Capítulo 313 – Nada casual

Los ojos de Naomi se abrieron de par en par y tragó saliva, con los labios ligeramente entreabiertos. Lux no estaba seguro de si se estaba imaginando un palacio de fuego infernal y obsidiana… o solo el tamaño de su cama en dicho palacio. Pero era muy consciente del aumento de la temperatura en el aire.

Aun así, antes de que ese momento pudiera convertirse en algo totalmente inapropiado para la fiesta de inauguración, el sonido de unos tacones resonó desde el pasillo a una velocidad impropia de un mortal.

Rava.

Dobló la esquina como un borrón de color verde espuma de mar y travesura centelleante, con su cabello de puntas de tentáculos rebotando a cada paso. Su sonrisa podría haberle dado energía a un pequeño reino.

—¡Lux! —radió—. ¿Qué tal me veo?

Giró sobre un tacón, y el bajo de su vestido veraniego de satén se abrió peligrosamente alto para un «evento mortal casual». Tirantes finos. Hombros descubiertos. Una abertura de buen gusto, pero agresivamente coqueta, que le subía por el muslo como el precio de una acción tras una manipulación del mercado.

Lux parpadeó.

Luego se atragantó un poco.

—…Fabulosa —consiguió decir, con la voz media octava más grave de lo normal.

[Tus feromonas de íncubo han aumentado un 21 %].

«¡Maldita sea! ¡Deja de subir!», pensó.

[Es tu mente, señor. No yo].

«Sí… ese es el problema».

Porque todos los vestidos parecían casuales.
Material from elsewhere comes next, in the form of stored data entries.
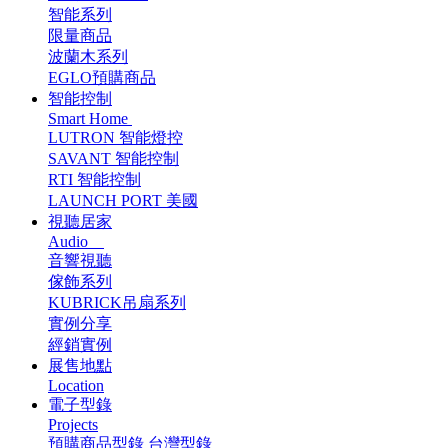
智能系列
限量商品
波蘭木系列
EGLO預購商品
智能控制
Smart Home
LUTRON 智能燈控
SAVANT 智能控制
RTI 智能控制
LAUNCH PORT 美國
視聽居家
Audio
音響視聽
傢飾系列
KUBRICK吊扇系列
實例分享
經銷實例
展售地點
Location
電子型錄
Projects
預購商品型錄
台灣型錄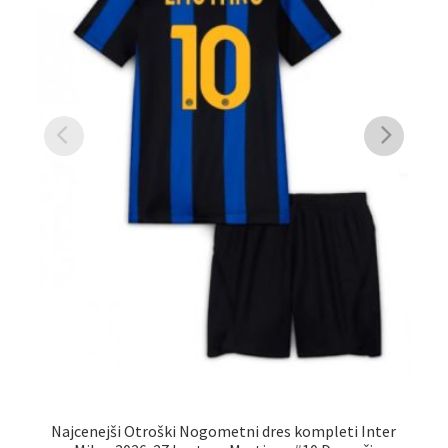
Najcenejši Otroški Nogometni dres kompleti Inter
N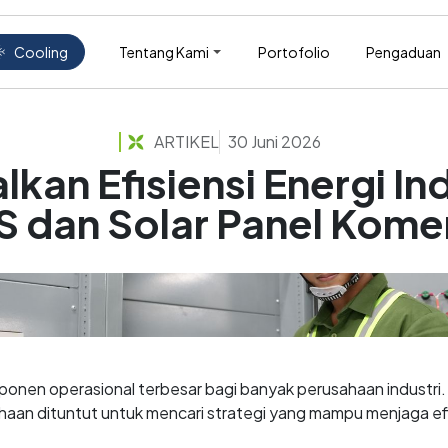
Tentang Kami
Portofolio
Pengaduan
Cooling
ARTIKEL
30 Juni 2026
kan Efisiensi Energi In
S dan Solar Panel Komer
mponen operasional terbesar bagi banyak perusahaan industri
sahaan dituntut untuk mencari strategi yang mampu menjaga e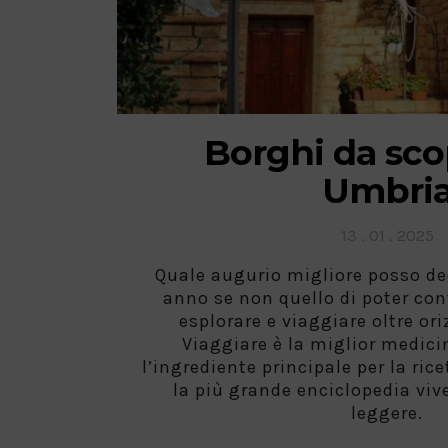
Borghi da scop
Umbri
Posted
13 . 01 . 2025
on
Quale augurio migliore posso ded
anno se non quello di poter con
esplorare e viaggiare oltre ori
Viaggiare è la miglior medici
l’ingrediente principale per la rice
la più grande enciclopedia viv
leggere.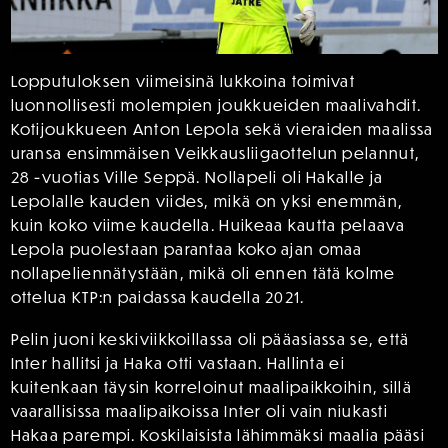
Lopputuloksen viimeisinä lukkoina toimivat
luonnollisesti molempien joukkueiden maalivahdit.
Kotijoukkueen Anton Lepola sekä vieraiden maalissa
uransa ensimmäisen Veikkausliigaottelun pelannut,
28 -vuotias Ville Seppä. Nollapeli oli Hakalle ja
Lepolalle kauden viides, mikä on yksi enemmän,
kuin koko viime kaudella. Huikeaa kautta pelaava
Lepola puolestaan parantaa koko ajan omaa
nollapeliennätystään, mikä oli ennen tätä kolme
ottelua KTP:n paidassa kaudella 2021.
Pelin juoni keskiviikkoillassa oli pääasiassa se, että
Inter hallitsi ja Haka otti vastaan. Hallinta ei
kuitenkaan täysin korreloinut maalipaikkoihin, sillä
vaarallisissa maalipaikoissa Inter oli vain niukasti
Hakaa parempi. Koskilaisista lähimmäksi maalia pääsi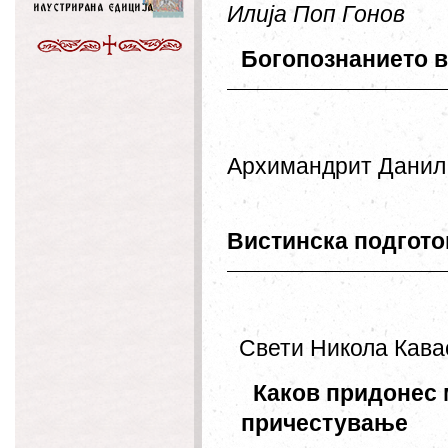
Илија
Поп
Гонов
Богопознанието
Архимандрит
Данил
Вистинска
подгото
Свети
Никола
Кава
Каков
придонес
причестување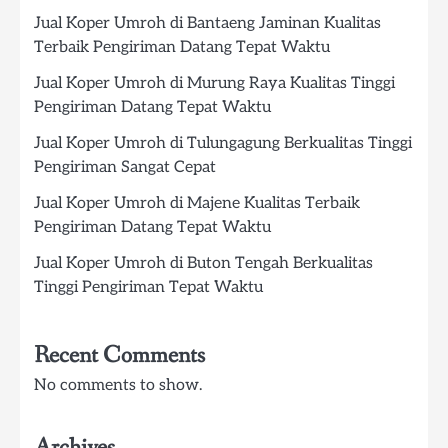
Jual Koper Umroh di Bantaeng Jaminan Kualitas
Terbaik Pengiriman Datang Tepat Waktu
Jual Koper Umroh di Murung Raya Kualitas Tinggi
Pengiriman Datang Tepat Waktu
Jual Koper Umroh di Tulungagung Berkualitas Tinggi
Pengiriman Sangat Cepat
Jual Koper Umroh di Majene Kualitas Terbaik
Pengiriman Datang Tepat Waktu
Jual Koper Umroh di Buton Tengah Berkualitas
Tinggi Pengiriman Tepat Waktu
Recent Comments
No comments to show.
Archives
Se suponía que el ambiente debía ser casual.

Las bebidas, la iluminación, la suave música que sonaba en bucle… todo era casual.

¿Pero la mente de Lux?

No era nada casual.

Su cerebro estaba disparando escenarios como un algoritmo de fantasías eróticas defectuoso. Del tipo que venía con subtítulos internos como «duración estimada: 3,4 horas, posiciones rotadas: 9, bonificaciones de máxima satisfacción desbloqueadas».

Se aclaró la garganta, obligándose a enderezarse. Modo caballero, activado.

La sonrisa de Rava se desvaneció un poco cuando se acercó. —¿Qué ha pasado? —preguntó, alzando la mano y posando su fresca palma en la mejilla de él—. Te ves… raro.

Lux sonrió. Fue una sonrisa decididamente forzada. —Eh… estoy bien.

No lo estaba.

No cuando su cerebro intentaba calcular el ROI de ponérsela sobre la mesa de los canapés antes de que llegaran los invitados.

Se giró, desesperado por reiniciar su mente como una hoja de cálculo estropeada…

Solo para detenerse en seco.

Porque allí estaba ella.

Sira.

Bajando las escaleras como el pecado envuelto en seda. Tacones negros. Vestido carmesí oscuro. Escote pronunciado. Abertura larga. Sin mangas. Joyas doradas casualmente colgadas de su cuello como si fuera la dueña del mismísimo concepto de la atención.

¿Y su sonrisa arrogante?

Sí. Decía que sabía exactamente lo que su vestido estaba consiguiendo.

—¿Bien? —dijo al llegar al final de la escalera—. No pareces estar nada bien.

[Tus feromonas de íncubo han aumentado un 32 %].

Lux hizo una mueca de dolor.

Esta vez de forma visible.

La sonrisa arrogante de Sira se ensanchó. Naomi le parpadeó, y la preocupación volvió a cruzar su rostro. Rava simplemente ladeó la cabeza como si intentara decidir si debía consolarlo o seducirlo. Posiblemente ambas cosas.

Lux levantó las manos, rindiéndose al caos. —Vale —dijo con voz tensa—. Se supone que esta noche es casual. Ese es el código de vestimenta.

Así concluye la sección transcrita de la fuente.